Viaggio in opera (C.B.)

Ridipingo visioni e mi ci immergo

flussi di respiro fanno teatro

e si galleggia nell’inerzia del bello.

E ti racconto, e ti rivedo angelo ribelle

vibrazioni barocche sulla tua pelle.

Tu voli, voli e cadi e ti sfracelli

ma ti rialzi, immateriale e carnale,

corpo altro per altro, macchina bestiale.

Ti dico che la tua voce si vede,

mentre ogni tua immagine si sente.

“Da un dentro a un altro dentro” dicevi,

e il pulviscolo della tua opera in colore

graffia e segna nuovo sogno d’ardore.

Un giorno…per puro caso…

Potrei un giorno,

per puro gioioso caso incontrarti.

Ti direi: “Buon giorno,

mi pare di conoscerla!”

Oh potrai sorprenderti o sorriderne, non so,

Se di tanto saremo mutati,

potresti persino rispondermi:

“Signore, vi sbagliate”.

Ed io: “Può darsi…è che nel vederla

ho dato volto a un’emozione”

E tu: “Il passato fa brutti scherzi,

si insinua nel presente

ed è con lo stato delle cose attuali irriverente”.

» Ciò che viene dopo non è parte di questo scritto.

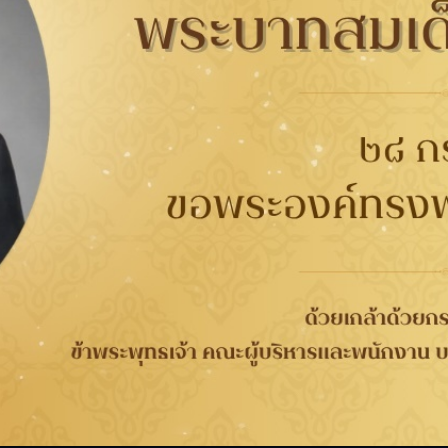
02790
ศูนย์บริการ Honda
กับยาง
การรับประกัน
ติดต่อเรา
ติดต
นาคต
การรับประกันคุณภาพ
เกี่ยวกับกู๊ดเยียร์
ที่
จากกระบวนการผลิต 4 ปี
ข่าวสาร
WORRY FREE ขับขี่
ความรับผิดชอบต่อสังคม
เลือก
วกับยาง
ปลอดภัย
ร่วมงานกับเรา
ลอดภัย
การลงทะเบียนเพื่อรับ
นักลงทุนสัมพันธ์
ประกันยาง
ติดต่อเรา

“Vero”, direi, “ma non fa niente,

son quello che sono, ora, qui presente”

“Che senso ha, se non abbiamo da dirci niente?”

Così tu diresti, con un sorriso amaro,

forse con un piccolo rimorso baro

e andresti via con un “ciao” per altra via.

Ed io che so che fosti mia

seguirei, con lo sguardo, la tua cara postura

memore di quando mi fu compagna quell’andatura.